DATASET RECORDS:
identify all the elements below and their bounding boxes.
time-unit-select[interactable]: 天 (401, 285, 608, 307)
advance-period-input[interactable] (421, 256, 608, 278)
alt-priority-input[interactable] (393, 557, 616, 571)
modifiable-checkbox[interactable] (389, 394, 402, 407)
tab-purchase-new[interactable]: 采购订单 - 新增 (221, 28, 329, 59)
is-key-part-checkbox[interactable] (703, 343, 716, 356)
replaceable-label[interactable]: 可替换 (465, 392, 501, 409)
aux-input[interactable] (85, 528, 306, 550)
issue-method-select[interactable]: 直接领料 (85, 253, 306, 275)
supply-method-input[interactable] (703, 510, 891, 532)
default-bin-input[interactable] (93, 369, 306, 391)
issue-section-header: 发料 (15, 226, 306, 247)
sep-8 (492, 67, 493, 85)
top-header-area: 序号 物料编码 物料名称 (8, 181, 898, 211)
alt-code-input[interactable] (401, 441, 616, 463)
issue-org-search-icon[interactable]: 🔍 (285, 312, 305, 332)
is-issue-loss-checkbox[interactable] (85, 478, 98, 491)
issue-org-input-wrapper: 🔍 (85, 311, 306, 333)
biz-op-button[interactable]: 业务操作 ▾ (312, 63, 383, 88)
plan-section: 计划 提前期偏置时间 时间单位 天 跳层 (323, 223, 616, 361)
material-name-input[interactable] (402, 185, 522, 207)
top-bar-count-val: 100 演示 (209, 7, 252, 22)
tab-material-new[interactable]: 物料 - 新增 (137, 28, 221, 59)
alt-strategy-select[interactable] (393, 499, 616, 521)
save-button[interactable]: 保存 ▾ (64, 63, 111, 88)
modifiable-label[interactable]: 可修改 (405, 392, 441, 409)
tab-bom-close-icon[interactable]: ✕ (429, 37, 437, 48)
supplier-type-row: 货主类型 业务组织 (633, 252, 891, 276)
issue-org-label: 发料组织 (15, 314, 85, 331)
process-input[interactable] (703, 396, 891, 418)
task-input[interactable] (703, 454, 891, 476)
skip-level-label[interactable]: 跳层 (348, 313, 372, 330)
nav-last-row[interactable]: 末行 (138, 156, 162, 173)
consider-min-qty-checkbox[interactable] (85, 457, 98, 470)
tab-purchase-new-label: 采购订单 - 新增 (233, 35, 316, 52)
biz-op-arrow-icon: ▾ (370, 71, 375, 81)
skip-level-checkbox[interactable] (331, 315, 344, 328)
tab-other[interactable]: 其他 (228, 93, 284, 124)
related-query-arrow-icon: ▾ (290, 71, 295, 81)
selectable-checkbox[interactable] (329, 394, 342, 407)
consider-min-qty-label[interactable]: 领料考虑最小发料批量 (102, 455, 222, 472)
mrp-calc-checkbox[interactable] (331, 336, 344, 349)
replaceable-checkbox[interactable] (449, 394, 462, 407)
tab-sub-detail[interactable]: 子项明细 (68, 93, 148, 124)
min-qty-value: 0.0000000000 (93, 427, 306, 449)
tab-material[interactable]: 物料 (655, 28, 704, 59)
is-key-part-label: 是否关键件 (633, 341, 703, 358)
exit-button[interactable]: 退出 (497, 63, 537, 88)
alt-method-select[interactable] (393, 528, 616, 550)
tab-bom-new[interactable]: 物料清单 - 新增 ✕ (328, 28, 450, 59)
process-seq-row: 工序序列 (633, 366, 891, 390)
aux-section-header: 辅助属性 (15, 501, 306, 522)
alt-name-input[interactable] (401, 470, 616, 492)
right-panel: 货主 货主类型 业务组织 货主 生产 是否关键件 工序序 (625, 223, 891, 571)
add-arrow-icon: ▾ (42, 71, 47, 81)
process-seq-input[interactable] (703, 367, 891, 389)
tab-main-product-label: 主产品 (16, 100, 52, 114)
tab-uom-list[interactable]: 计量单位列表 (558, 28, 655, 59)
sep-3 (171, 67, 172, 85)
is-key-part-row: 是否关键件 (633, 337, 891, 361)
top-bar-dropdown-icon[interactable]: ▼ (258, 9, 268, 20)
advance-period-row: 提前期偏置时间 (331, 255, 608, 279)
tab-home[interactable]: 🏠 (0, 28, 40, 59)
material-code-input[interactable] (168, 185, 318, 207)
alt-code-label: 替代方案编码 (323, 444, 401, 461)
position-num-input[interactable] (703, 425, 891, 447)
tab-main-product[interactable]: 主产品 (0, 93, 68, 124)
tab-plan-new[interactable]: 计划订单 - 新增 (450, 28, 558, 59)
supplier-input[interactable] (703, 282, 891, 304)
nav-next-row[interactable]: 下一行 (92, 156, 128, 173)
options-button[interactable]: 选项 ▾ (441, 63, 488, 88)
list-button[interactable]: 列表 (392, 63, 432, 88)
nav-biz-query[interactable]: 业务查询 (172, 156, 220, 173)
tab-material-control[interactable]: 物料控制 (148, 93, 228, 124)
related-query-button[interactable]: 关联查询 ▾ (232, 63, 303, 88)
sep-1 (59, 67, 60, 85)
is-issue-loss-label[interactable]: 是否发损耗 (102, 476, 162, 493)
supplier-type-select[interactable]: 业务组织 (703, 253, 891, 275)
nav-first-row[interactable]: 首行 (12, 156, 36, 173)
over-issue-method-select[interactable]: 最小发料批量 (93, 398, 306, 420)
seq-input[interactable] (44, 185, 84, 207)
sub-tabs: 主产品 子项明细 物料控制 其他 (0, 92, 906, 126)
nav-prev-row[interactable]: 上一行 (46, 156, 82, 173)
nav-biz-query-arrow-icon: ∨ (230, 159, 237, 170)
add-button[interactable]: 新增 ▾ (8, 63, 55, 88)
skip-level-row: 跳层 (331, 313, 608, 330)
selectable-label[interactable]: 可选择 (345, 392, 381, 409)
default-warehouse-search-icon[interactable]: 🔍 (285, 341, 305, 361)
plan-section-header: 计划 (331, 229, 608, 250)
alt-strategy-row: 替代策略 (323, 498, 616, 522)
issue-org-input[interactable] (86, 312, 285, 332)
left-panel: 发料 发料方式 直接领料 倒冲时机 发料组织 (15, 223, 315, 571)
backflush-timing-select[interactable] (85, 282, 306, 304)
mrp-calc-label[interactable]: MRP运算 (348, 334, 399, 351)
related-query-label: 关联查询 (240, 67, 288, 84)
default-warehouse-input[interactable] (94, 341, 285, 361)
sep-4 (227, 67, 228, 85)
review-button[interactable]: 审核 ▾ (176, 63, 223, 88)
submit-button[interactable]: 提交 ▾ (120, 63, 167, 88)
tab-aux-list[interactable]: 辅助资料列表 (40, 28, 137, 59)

EXERCISE DESCRIPTION: Using the data above, print every record exactly as shown.

SOLUTION FOR THIS TASK:
identify all the elements below and their bounding boxes.
time-unit-select[interactable]: 天 (401, 285, 608, 307)
advance-period-input[interactable] (421, 256, 608, 278)
alt-priority-input[interactable] (393, 557, 616, 571)
modifiable-checkbox[interactable] (389, 394, 402, 407)
tab-purchase-new[interactable]: 采购订单 - 新增 (221, 28, 329, 59)
is-key-part-checkbox[interactable] (703, 343, 716, 356)
replaceable-label[interactable]: 可替换 (465, 392, 501, 409)
aux-input[interactable] (85, 528, 306, 550)
issue-method-select[interactable]: 直接领料 (85, 253, 306, 275)
supply-method-input[interactable] (703, 510, 891, 532)
default-bin-input[interactable] (93, 369, 306, 391)
issue-section-header: 发料 (15, 226, 306, 247)
sep-8 (492, 67, 493, 85)
top-header-area: 序号 物料编码 物料名称 (8, 181, 898, 211)
alt-code-input[interactable] (401, 441, 616, 463)
issue-org-search-icon[interactable]: 🔍 (285, 312, 305, 332)
is-issue-loss-checkbox[interactable] (85, 478, 98, 491)
issue-org-input-wrapper: 🔍 (85, 311, 306, 333)
biz-op-button[interactable]: 业务操作 ▾ (312, 63, 383, 88)
plan-section: 计划 提前期偏置时间 时间单位 天 跳层 (323, 223, 616, 361)
material-name-input[interactable] (402, 185, 522, 207)
top-bar-count-val: 100 演示 (209, 7, 252, 22)
tab-material-new[interactable]: 物料 - 新增 (137, 28, 221, 59)
alt-strategy-select[interactable] (393, 499, 616, 521)
save-button[interactable]: 保存 ▾ (64, 63, 111, 88)
modifiable-label[interactable]: 可修改 (405, 392, 441, 409)
tab-bom-close-icon[interactable]: ✕ (429, 37, 437, 48)
supplier-type-row: 货主类型 业务组织 (633, 252, 891, 276)
issue-org-label: 发料组织 (15, 314, 85, 331)
process-input[interactable] (703, 396, 891, 418)
task-input[interactable] (703, 454, 891, 476)
skip-level-label[interactable]: 跳层 (348, 313, 372, 330)
nav-last-row[interactable]: 末行 (138, 156, 162, 173)
consider-min-qty-checkbox[interactable] (85, 457, 98, 470)
tab-purchase-new-label: 采购订单 - 新增 (233, 35, 316, 52)
biz-op-arrow-icon: ▾ (370, 71, 375, 81)
skip-level-checkbox[interactable] (331, 315, 344, 328)
tab-other[interactable]: 其他 (228, 93, 284, 124)
related-query-arrow-icon: ▾ (290, 71, 295, 81)
selectable-checkbox[interactable] (329, 394, 342, 407)
consider-min-qty-label[interactable]: 领料考虑最小发料批量 (102, 455, 222, 472)
mrp-calc-checkbox[interactable] (331, 336, 344, 349)
replaceable-checkbox[interactable] (449, 394, 462, 407)
tab-sub-detail[interactable]: 子项明细 (68, 93, 148, 124)
min-qty-value: 0.0000000000 (93, 427, 306, 449)
tab-material[interactable]: 物料 (655, 28, 704, 59)
is-key-part-label: 是否关键件 (633, 341, 703, 358)
exit-button[interactable]: 退出 (497, 63, 537, 88)
alt-method-select[interactable] (393, 528, 616, 550)
tab-bom-new[interactable]: 物料清单 - 新增 ✕ (328, 28, 450, 59)
process-seq-row: 工序序列 (633, 366, 891, 390)
aux-section-header: 辅助属性 (15, 501, 306, 522)
alt-name-input[interactable] (401, 470, 616, 492)
right-panel: 货主 货主类型 业务组织 货主 生产 是否关键件 工序序 (625, 223, 891, 571)
add-arrow-icon: ▾ (42, 71, 47, 81)
process-seq-input[interactable] (703, 367, 891, 389)
tab-main-product-label: 主产品 (16, 100, 52, 114)
tab-uom-list[interactable]: 计量单位列表 (558, 28, 655, 59)
sep-3 (171, 67, 172, 85)
is-key-part-row: 是否关键件 (633, 337, 891, 361)
top-bar-dropdown-icon[interactable]: ▼ (258, 9, 268, 20)
advance-period-row: 提前期偏置时间 (331, 255, 608, 279)
tab-home[interactable]: 🏠 (0, 28, 40, 59)
material-code-input[interactable] (168, 185, 318, 207)
alt-code-label: 替代方案编码 (323, 444, 401, 461)
position-num-input[interactable] (703, 425, 891, 447)
tab-main-product[interactable]: 主产品 (0, 93, 68, 124)
tab-plan-new[interactable]: 计划订单 - 新增 (450, 28, 558, 59)
supplier-input[interactable] (703, 282, 891, 304)
nav-next-row[interactable]: 下一行 (92, 156, 128, 173)
options-button[interactable]: 选项 ▾ (441, 63, 488, 88)
list-button[interactable]: 列表 (392, 63, 432, 88)
nav-biz-query[interactable]: 业务查询 (172, 156, 220, 173)
tab-material-control[interactable]: 物料控制 (148, 93, 228, 124)
related-query-button[interactable]: 关联查询 ▾ (232, 63, 303, 88)
sep-1 (59, 67, 60, 85)
is-issue-loss-label[interactable]: 是否发损耗 (102, 476, 162, 493)
supplier-type-select[interactable]: 业务组织 (703, 253, 891, 275)
nav-first-row[interactable]: 首行 (12, 156, 36, 173)
over-issue-method-select[interactable]: 最小发料批量 (93, 398, 306, 420)
seq-input[interactable] (44, 185, 84, 207)
sub-tabs: 主产品 子项明细 物料控制 其他 (0, 92, 906, 126)
nav-prev-row[interactable]: 上一行 (46, 156, 82, 173)
nav-biz-query-arrow-icon: ∨ (230, 159, 237, 170)
add-button[interactable]: 新增 ▾ (8, 63, 55, 88)
skip-level-row: 跳层 (331, 313, 608, 330)
selectable-label[interactable]: 可选择 (345, 392, 381, 409)
default-warehouse-search-icon[interactable]: 🔍 (285, 341, 305, 361)
plan-section-header: 计划 (331, 229, 608, 250)
alt-strategy-row: 替代策略 (323, 498, 616, 522)
issue-org-input[interactable] (86, 312, 285, 332)
left-panel: 发料 发料方式 直接领料 倒冲时机 发料组织 (15, 223, 315, 571)
backflush-timing-select[interactable] (85, 282, 306, 304)
mrp-calc-label[interactable]: MRP运算 (348, 334, 399, 351)
related-query-label: 关联查询 (240, 67, 288, 84)
default-warehouse-input[interactable] (94, 341, 285, 361)
sep-4 (227, 67, 228, 85)
review-button[interactable]: 审核 ▾ (176, 63, 223, 88)
submit-button[interactable]: 提交 ▾ (120, 63, 167, 88)
tab-aux-list[interactable]: 辅助资料列表 (40, 28, 137, 59)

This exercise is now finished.